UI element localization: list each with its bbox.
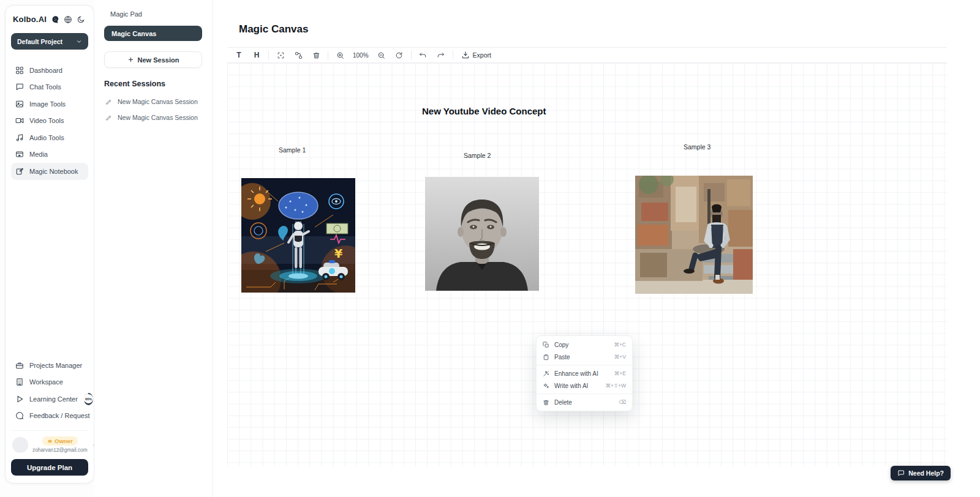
context-menu-shortcut: ⌘+C <box>614 342 626 348</box>
upgrade-plan-button[interactable]: Upgrade Plan <box>11 459 88 476</box>
reset-view-button[interactable] <box>393 49 405 61</box>
sidebar-item-workspace[interactable]: Workspace <box>11 374 88 391</box>
magic-wand-icon <box>543 370 549 377</box>
user-profile[interactable]: Owner zoharvan12@gmail.com <box>11 430 88 459</box>
briefcase-icon <box>15 361 24 370</box>
logo-row: Kolbo.AI <box>11 13 88 33</box>
sidebar-item-audio-tools[interactable]: Audio Tools <box>11 129 88 146</box>
sidebar-item-dashboard[interactable]: Dashboard <box>11 62 88 79</box>
sidebar-item-label: Dashboard <box>29 67 62 74</box>
sample-image-portrait[interactable] <box>425 177 539 291</box>
trash-icon <box>543 399 549 406</box>
brand-logo: Kolbo.AI <box>13 15 47 24</box>
sidebar-item-chat-tools[interactable]: Chat Tools <box>11 79 88 96</box>
toolbar-divider <box>268 51 269 60</box>
context-menu-paste[interactable]: Paste ⌘+V <box>537 351 632 363</box>
sidebar-item-label: Media <box>29 151 48 158</box>
copy-icon <box>543 342 549 348</box>
dark-mode-moon-icon[interactable] <box>77 15 85 24</box>
sample-3-label[interactable]: Sample 3 <box>684 143 710 151</box>
chat-bubble-icon <box>15 83 24 91</box>
owner-badge-label: Owner <box>55 438 73 444</box>
project-selector[interactable]: Default Project <box>11 33 88 50</box>
sidebar-item-projects-manager[interactable]: Projects Manager <box>11 357 88 374</box>
delete-tool-button[interactable] <box>310 49 322 61</box>
sidebar-item-label: Feedback / Request <box>29 412 89 419</box>
sidebar-item-label: Chat Tools <box>29 83 61 91</box>
sidebar-item-media[interactable]: Media <box>11 146 88 163</box>
sidebar-item-learning-center[interactable]: Learning Center 66% <box>11 390 88 408</box>
need-help-label: Need Help? <box>908 469 944 477</box>
session-list-item[interactable]: New Magic Canvas Session <box>104 94 202 110</box>
context-menu-enhance-with-ai[interactable]: Enhance with AI ⌘+E <box>537 367 632 379</box>
sample-1-label[interactable]: Sample 1 <box>279 146 306 154</box>
undo-icon <box>419 51 427 59</box>
flow-connector-button[interactable] <box>292 49 304 61</box>
redo-icon <box>437 51 445 59</box>
sample-2-label[interactable]: Sample 2 <box>464 152 491 159</box>
sidebar-item-label: Projects Manager <box>29 362 82 369</box>
new-session-button[interactable]: New Session <box>104 51 202 68</box>
feedback-bubble-icon <box>15 411 24 420</box>
context-menu-shortcut: ⌘+⇧+W <box>605 383 626 389</box>
zoom-in-button[interactable] <box>334 49 346 61</box>
tab-magic-pad[interactable]: Magic Pad <box>104 9 202 26</box>
context-menu-divider <box>537 365 632 365</box>
sidebar-item-feedback-request[interactable]: Feedback / Request <box>11 408 88 425</box>
media-icon <box>15 150 24 159</box>
redo-button[interactable] <box>435 49 447 61</box>
sidebar-item-video-tools[interactable]: Video Tools <box>11 113 88 130</box>
zoom-level: 100% <box>352 52 370 59</box>
context-menu-label: Delete <box>554 399 572 406</box>
play-icon <box>15 395 24 403</box>
help-chat-icon <box>897 469 905 477</box>
session-list-item[interactable]: New Magic Canvas Session <box>104 110 202 125</box>
export-button[interactable]: Export <box>461 51 491 59</box>
context-menu-label: Enhance with AI <box>554 370 598 377</box>
sample-image-ruins[interactable] <box>635 176 753 294</box>
session-item-label: New Magic Canvas Session <box>118 98 198 105</box>
sparkles-icon <box>543 383 549 389</box>
canvas-heading[interactable]: New Youtube Video Concept <box>422 106 546 116</box>
sidebar-item-magic-notebook[interactable]: Magic Notebook <box>11 163 88 180</box>
pencil-icon <box>105 114 112 121</box>
toolbar-divider <box>328 51 328 60</box>
sidebar-item-label: Image Tools <box>29 100 66 108</box>
dashboard-icon <box>15 66 24 75</box>
pencil-icon <box>105 99 112 105</box>
owner-badge: Owner <box>42 436 78 446</box>
context-menu-delete[interactable]: Delete ⌫ <box>537 396 632 408</box>
sidebar-item-label: Magic Notebook <box>29 168 78 175</box>
sidebar-item-image-tools[interactable]: Image Tools <box>11 95 88 113</box>
language-globe-icon[interactable] <box>64 15 72 24</box>
sidebar-spacer <box>11 180 88 357</box>
undo-button[interactable] <box>417 49 429 61</box>
magic-canvas-grid[interactable]: New Youtube Video Concept Sample 1 Sampl… <box>227 63 947 466</box>
sessions-panel: Magic Pad Magic Canvas New Session Recen… <box>94 0 213 497</box>
zoom-out-button[interactable] <box>375 49 388 61</box>
recent-sessions-heading: Recent Sessions <box>104 80 202 88</box>
flow-icon <box>295 51 303 59</box>
session-item-label: New Magic Canvas Session <box>118 114 198 121</box>
trash-icon <box>312 51 320 59</box>
context-menu-copy[interactable]: Copy ⌘+C <box>537 338 632 351</box>
need-help-button[interactable]: Need Help? <box>891 466 951 480</box>
tab-magic-canvas-label: Magic Canvas <box>111 30 156 37</box>
ai-scan-icon <box>277 51 285 59</box>
tab-magic-canvas[interactable]: Magic Canvas <box>104 26 202 41</box>
context-menu-write-with-ai[interactable]: Write with AI ⌘+⇧+W <box>537 379 632 392</box>
svg-text:¥: ¥ <box>334 247 342 260</box>
ai-select-button[interactable] <box>274 49 287 61</box>
zoom-in-icon <box>336 51 344 59</box>
context-menu-shortcut: ⌫ <box>619 399 626 405</box>
image-icon <box>15 100 24 108</box>
crown-icon <box>47 438 53 444</box>
context-menu-label: Paste <box>554 354 570 361</box>
text-tool-button[interactable]: T <box>233 49 245 61</box>
learning-progress-value: 66% <box>84 394 93 403</box>
sample-image-ai-collage[interactable]: ¥ <box>241 178 355 293</box>
plus-icon <box>127 56 134 63</box>
heading-tool-button[interactable]: H <box>251 49 263 61</box>
context-menu-shortcut: ⌘+V <box>614 354 626 360</box>
video-camera-icon <box>15 116 24 125</box>
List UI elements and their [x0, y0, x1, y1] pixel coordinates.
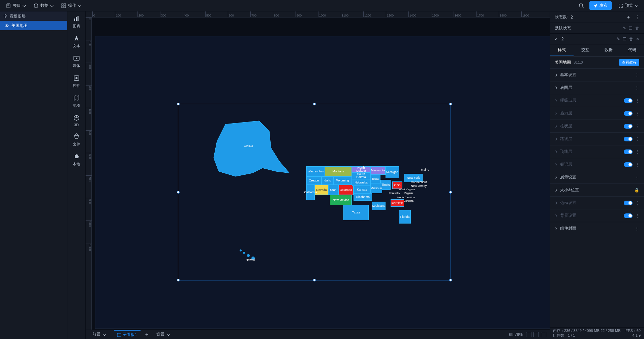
artboard[interactable]: Alaska Hawaii Washington Montana North D…	[95, 36, 550, 329]
more-icon[interactable]: ⋮	[635, 149, 639, 154]
eye-icon	[5, 24, 9, 28]
file-icon	[6, 3, 11, 8]
prop-section-10[interactable]: 边框设置⋮	[550, 196, 644, 209]
svg-point-19	[243, 252, 245, 254]
comp-label: 套件	[73, 142, 80, 147]
zoom-fit-button[interactable]	[526, 332, 531, 337]
tutorial-button[interactable]: 查看教程	[619, 59, 639, 66]
layers-icon	[3, 14, 7, 18]
status-memory: 内存：236 / 3849 / 4096 MB 22 / 258 MB	[553, 328, 621, 333]
zoom-grid-button[interactable]	[541, 332, 546, 337]
comp-control-button[interactable]: 控件	[73, 74, 80, 88]
menu-operate[interactable]: 操作	[58, 1, 84, 10]
comp-label: 图表	[73, 24, 80, 29]
section-label: 组件封面	[560, 226, 576, 231]
more-icon[interactable]: ⋮	[635, 201, 639, 205]
prop-section-9[interactable]: 大小&位置🔒	[550, 183, 644, 196]
state-washington: Washington	[306, 166, 325, 176]
comp-chart-button[interactable]: 图表	[73, 15, 80, 29]
more-icon[interactable]: ⋮	[635, 226, 639, 231]
toggle-switch[interactable]	[624, 149, 633, 154]
toggle-switch[interactable]	[624, 137, 633, 141]
toggle-switch[interactable]	[624, 201, 633, 205]
toggle-switch[interactable]	[624, 162, 633, 167]
prop-section-2[interactable]: 呼吸点层⋮	[550, 94, 644, 107]
tab-sub-dashboard-1[interactable]: 子看板1	[114, 330, 141, 339]
tab-background[interactable]: 背景	[153, 330, 173, 339]
lock-icon[interactable]: 🔒	[634, 188, 639, 193]
comp-label: 本地	[73, 162, 80, 167]
preview-label: 预览	[625, 3, 633, 8]
canvas: 0100200300400500600700800900100011001200…	[86, 11, 550, 339]
check-icon: ✓	[555, 37, 558, 41]
prop-section-1[interactable]: 底图层⋮	[550, 81, 644, 94]
state-menu-button[interactable]: ⋮	[635, 15, 639, 20]
prop-section-8[interactable]: 展示设置⋮	[550, 171, 644, 183]
prop-section-6[interactable]: 飞线层⋮	[550, 145, 644, 158]
more-icon[interactable]: ⋮	[635, 124, 639, 129]
zoom-actual-button[interactable]	[533, 332, 539, 337]
ptab-code[interactable]: 代码	[620, 44, 644, 56]
ptab-style[interactable]: 样式	[550, 44, 574, 56]
state-oh: Ohio	[392, 181, 402, 189]
toggle-switch[interactable]	[624, 213, 633, 218]
preview-button[interactable]: 预览	[615, 1, 641, 10]
selection-box[interactable]: Alaska Hawaii Washington Montana North D…	[178, 104, 451, 280]
comp-local-button[interactable]: 本地	[73, 153, 80, 167]
toggle-switch[interactable]	[624, 111, 633, 116]
comp-map-button[interactable]: 地图	[73, 94, 80, 108]
comp-text-button[interactable]: 文本	[73, 35, 80, 48]
toggle-switch[interactable]	[624, 124, 633, 129]
menu-data[interactable]: 数据	[30, 1, 57, 10]
ptab-interaction[interactable]: 交互	[574, 44, 597, 56]
prop-section-3[interactable]: 热力层⋮	[550, 107, 644, 120]
prop-section-5[interactable]: 路线层⋮	[550, 132, 644, 145]
comp-3d-button[interactable]: 3D	[73, 114, 80, 127]
close-icon[interactable]: ✕	[636, 37, 639, 41]
section-label: 柱状层	[560, 123, 572, 129]
state-2-row[interactable]: ✓ 2 ✎ ❐ 🗑 ✕	[550, 34, 644, 44]
chevron-down-icon	[50, 3, 54, 7]
delete-icon[interactable]: 🗑	[635, 26, 639, 31]
state-default-row[interactable]: 默认状态 ✎ ❐ 🗑	[550, 23, 644, 34]
more-icon[interactable]: ⋮	[635, 86, 639, 90]
canvas-viewport[interactable]: Alaska Hawaii Washington Montana North D…	[92, 18, 550, 330]
prop-section-4[interactable]: 柱状层⋮	[550, 120, 644, 132]
copy-icon[interactable]: ❐	[623, 37, 626, 41]
edit-icon[interactable]: ✎	[623, 26, 626, 31]
tab-foreground[interactable]: 前景	[89, 330, 109, 339]
search-button[interactable]	[577, 1, 586, 10]
copy-icon[interactable]: ❐	[629, 26, 633, 31]
ptab-data[interactable]: 数据	[597, 44, 621, 56]
state-alaska: Alaska	[212, 117, 293, 178]
layer-item-usa-map[interactable]: 美国地图	[0, 21, 67, 30]
delete-icon[interactable]: 🗑	[629, 37, 633, 41]
more-icon[interactable]: ⋮	[635, 162, 639, 167]
more-icon[interactable]: ⋮	[635, 111, 639, 116]
tab-label: 背景	[156, 332, 164, 337]
menu-project[interactable]: 项目	[3, 1, 29, 10]
comp-media-button[interactable]: 媒体	[73, 55, 80, 68]
prop-section-11[interactable]: 背景设置⋮	[550, 209, 644, 222]
toggle-switch[interactable]	[624, 98, 633, 103]
more-icon[interactable]: ⋮	[635, 73, 639, 77]
prop-section-0[interactable]: 基本设置⋮	[550, 68, 644, 81]
comp-suite-button[interactable]: 套件	[73, 133, 80, 147]
ruler-horizontal: 0100200300400500600700800900100011001200…	[86, 11, 550, 18]
more-icon[interactable]: ⋮	[635, 175, 639, 180]
add-state-button[interactable]: +	[627, 14, 630, 20]
more-icon[interactable]: ⋮	[635, 98, 639, 103]
topbar-right: 发布 预览	[577, 1, 641, 10]
zoom-controls: 69.79%	[509, 332, 546, 337]
more-icon[interactable]: ⋮	[635, 137, 639, 141]
state-la: Louisiana	[372, 202, 386, 210]
prop-section-7[interactable]: 标记层⋮	[550, 158, 644, 171]
canvas-bottom-bar: 前景 子看板1 + 背景 69.79%	[86, 330, 550, 339]
publish-button[interactable]: 发布	[589, 1, 612, 10]
add-tab-button[interactable]: +	[145, 332, 148, 338]
prop-section-12[interactable]: 组件封面⋮	[550, 222, 644, 235]
more-icon[interactable]: ⋮	[635, 213, 639, 218]
state-nm: New Mexico	[330, 195, 352, 205]
chevron-right-icon	[554, 201, 557, 204]
edit-icon[interactable]: ✎	[617, 37, 620, 41]
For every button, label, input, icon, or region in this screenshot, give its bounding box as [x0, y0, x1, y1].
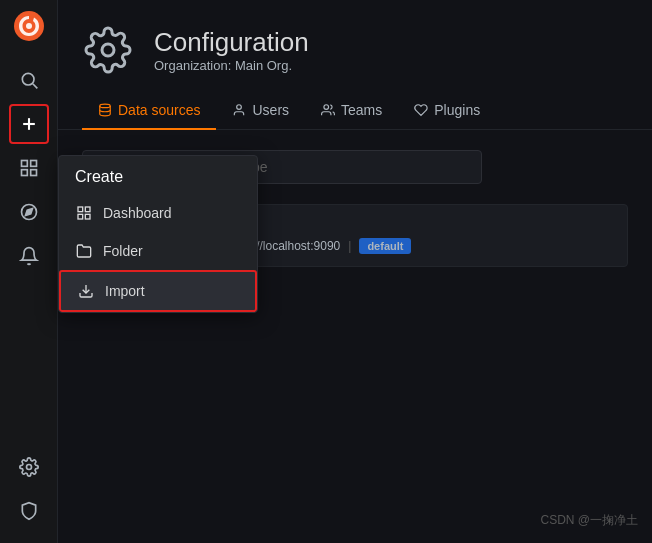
svg-point-2 — [22, 73, 34, 85]
svg-marker-11 — [25, 208, 32, 215]
sidebar-item-dashboards[interactable] — [9, 148, 49, 188]
header-text: Configuration Organization: Main Org. — [154, 27, 309, 73]
svg-line-3 — [32, 84, 37, 89]
sidebar-item-configuration[interactable] — [9, 447, 49, 487]
tab-plugins-label: Plugins — [434, 102, 480, 118]
dropdown-item-dashboard[interactable]: Dashboard — [59, 194, 257, 232]
page-header: Configuration Organization: Main Org. — [58, 0, 652, 92]
svg-rect-21 — [78, 214, 83, 219]
svg-point-16 — [324, 105, 329, 110]
svg-point-14 — [100, 104, 111, 108]
sidebar-bottom — [9, 447, 49, 543]
tab-teams[interactable]: Teams — [305, 92, 398, 130]
import-icon — [77, 282, 95, 300]
svg-point-15 — [237, 105, 242, 110]
svg-rect-6 — [21, 161, 27, 167]
page-subtitle: Organization: Main Org. — [154, 58, 309, 73]
dropdown-title: Create — [59, 156, 257, 194]
sidebar-item-alerting[interactable] — [9, 236, 49, 276]
svg-point-13 — [102, 44, 114, 56]
tab-teams-label: Teams — [341, 102, 382, 118]
sidebar-item-search[interactable] — [9, 60, 49, 100]
app-logo[interactable] — [11, 8, 47, 44]
sidebar — [0, 0, 58, 543]
sidebar-item-server-admin[interactable] — [9, 491, 49, 531]
separator-2: | — [348, 239, 351, 253]
dropdown-item-folder[interactable]: Folder — [59, 232, 257, 270]
folder-icon — [75, 242, 93, 260]
svg-rect-20 — [85, 207, 90, 212]
svg-rect-9 — [30, 170, 36, 176]
sidebar-item-add[interactable] — [9, 104, 49, 144]
db-icon — [98, 103, 112, 117]
dropdown-item-import[interactable]: Import — [59, 270, 257, 312]
tab-plugins[interactable]: Plugins — [398, 92, 496, 130]
svg-rect-19 — [78, 207, 83, 212]
sidebar-item-explore[interactable] — [9, 192, 49, 232]
dashboard-icon — [75, 204, 93, 222]
tab-data-sources[interactable]: Data sources — [82, 92, 216, 130]
users-icon — [321, 103, 335, 117]
dropdown-import-label: Import — [105, 283, 145, 299]
svg-point-12 — [26, 465, 31, 470]
dropdown-dashboard-label: Dashboard — [103, 205, 172, 221]
datasource-badge: default — [359, 238, 411, 254]
svg-rect-22 — [85, 214, 90, 219]
user-icon — [232, 103, 246, 117]
tab-users-label: Users — [252, 102, 289, 118]
svg-rect-8 — [21, 170, 27, 176]
tab-users[interactable]: Users — [216, 92, 305, 130]
create-dropdown: Create Dashboard Folder Import — [58, 155, 258, 313]
configuration-icon — [82, 24, 134, 76]
tab-data-sources-label: Data sources — [118, 102, 200, 118]
tabs-bar: Data sources Users Teams Plugins — [58, 92, 652, 130]
dropdown-folder-label: Folder — [103, 243, 143, 259]
svg-rect-7 — [30, 161, 36, 167]
page-title: Configuration — [154, 27, 309, 58]
svg-point-1 — [26, 23, 32, 29]
plugin-icon — [414, 103, 428, 117]
watermark: CSDN @一掬净土 — [540, 512, 638, 529]
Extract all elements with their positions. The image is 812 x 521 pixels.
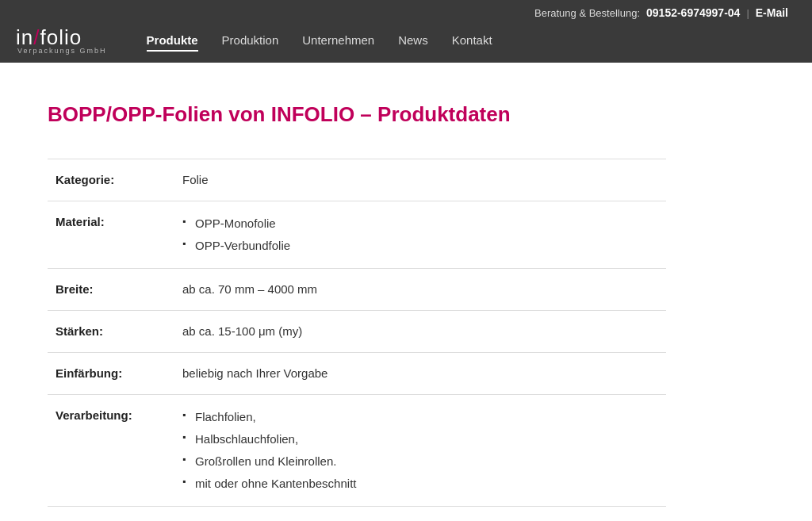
- row-label-2: Breite:: [48, 269, 174, 311]
- contact-label: Beratung & Bestellung:: [534, 7, 640, 19]
- product-data-table: Kategorie:FolieMaterial:OPP-MonofolieOPP…: [48, 159, 666, 507]
- main-content: BOPP/OPP-Folien von INFOLIO – Produktdat…: [0, 63, 714, 521]
- list-item: Großrollen und Kleinrollen.: [182, 450, 658, 473]
- table-row: Einfärbung:beliebig nach Ihrer Vorgabe: [48, 353, 666, 395]
- row-value-0: Folie: [174, 159, 666, 201]
- row-list-1: OPP-MonofolieOPP-Verbundfolie: [182, 213, 658, 257]
- email-link[interactable]: E-Mail: [756, 6, 788, 19]
- logo-subtitle: Verpackungs GmbH: [17, 47, 107, 55]
- row-label-4: Einfärbung:: [48, 353, 174, 395]
- nav-link-news[interactable]: News: [398, 33, 428, 50]
- row-value-5: Flachfolien,Halbschlauchfolien,Großrolle…: [174, 395, 666, 507]
- nav-link-produkte[interactable]: Produkte: [147, 33, 198, 52]
- nav-link-kontakt[interactable]: Kontakt: [452, 33, 492, 50]
- table-row: Breite:ab ca. 70 mm – 4000 mm: [48, 269, 666, 311]
- separator: |: [746, 7, 749, 19]
- row-value-4: beliebig nach Ihrer Vorgabe: [174, 353, 666, 395]
- nav-list: ProdukteProduktionUnternehmenNewsKontakt: [147, 33, 492, 47]
- nav-item-produktion[interactable]: Produktion: [222, 33, 279, 47]
- logo-in: in: [16, 25, 33, 49]
- logo-folio: folio: [40, 25, 82, 49]
- nav-link-unternehmen[interactable]: Unternehmen: [302, 33, 374, 50]
- logo[interactable]: in/folio Verpackungs GmbH: [16, 25, 107, 55]
- row-label-0: Kategorie:: [48, 159, 174, 201]
- row-value-2: ab ca. 70 mm – 4000 mm: [174, 269, 666, 311]
- nav-item-unternehmen[interactable]: Unternehmen: [302, 33, 374, 47]
- row-list-5: Flachfolien,Halbschlauchfolien,Großrolle…: [182, 406, 658, 495]
- row-label-3: Stärken:: [48, 311, 174, 353]
- nav-item-produkte[interactable]: Produkte: [147, 33, 198, 47]
- list-item: Flachfolien,: [182, 406, 658, 428]
- list-item: mit oder ohne Kantenbeschnitt: [182, 473, 658, 495]
- table-row: Stärken:ab ca. 15-100 μm (my): [48, 311, 666, 353]
- main-navigation: in/folio Verpackungs GmbH ProdukteProduk…: [0, 19, 812, 63]
- page-title: BOPP/OPP-Folien von INFOLIO – Produktdat…: [48, 102, 666, 127]
- site-header: Beratung & Bestellung: 09152-6974997-04 …: [0, 0, 812, 63]
- nav-item-kontakt[interactable]: Kontakt: [452, 33, 492, 47]
- row-value-3: ab ca. 15-100 μm (my): [174, 311, 666, 353]
- row-label-5: Verarbeitung:: [48, 395, 174, 507]
- phone-number: 09152-6974997-04: [646, 6, 740, 19]
- table-row: Verarbeitung:Flachfolien,Halbschlauchfol…: [48, 395, 666, 507]
- nav-link-produktion[interactable]: Produktion: [222, 33, 279, 50]
- nav-item-news[interactable]: News: [398, 33, 428, 47]
- list-item: Halbschlauchfolien,: [182, 428, 658, 450]
- table-row: Kategorie:Folie: [48, 159, 666, 201]
- header-top-bar: Beratung & Bestellung: 09152-6974997-04 …: [0, 0, 812, 19]
- list-item: OPP-Verbundfolie: [182, 235, 658, 257]
- row-value-1: OPP-MonofolieOPP-Verbundfolie: [174, 201, 666, 269]
- list-item: OPP-Monofolie: [182, 213, 658, 235]
- row-label-1: Material:: [48, 201, 174, 269]
- table-row: Material:OPP-MonofolieOPP-Verbundfolie: [48, 201, 666, 269]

## About this exercise
From the entries above, copy every line that holds the word "Montana".

## Written solution
artboard[interactable]: Alaska Hawaii Washington Montana North D…	[95, 36, 550, 329]
selection-box[interactable]: Alaska Hawaii Washington Montana North D…	[178, 104, 451, 280]
canvas-viewport[interactable]: Alaska Hawaii Washington Montana North D…	[92, 18, 550, 330]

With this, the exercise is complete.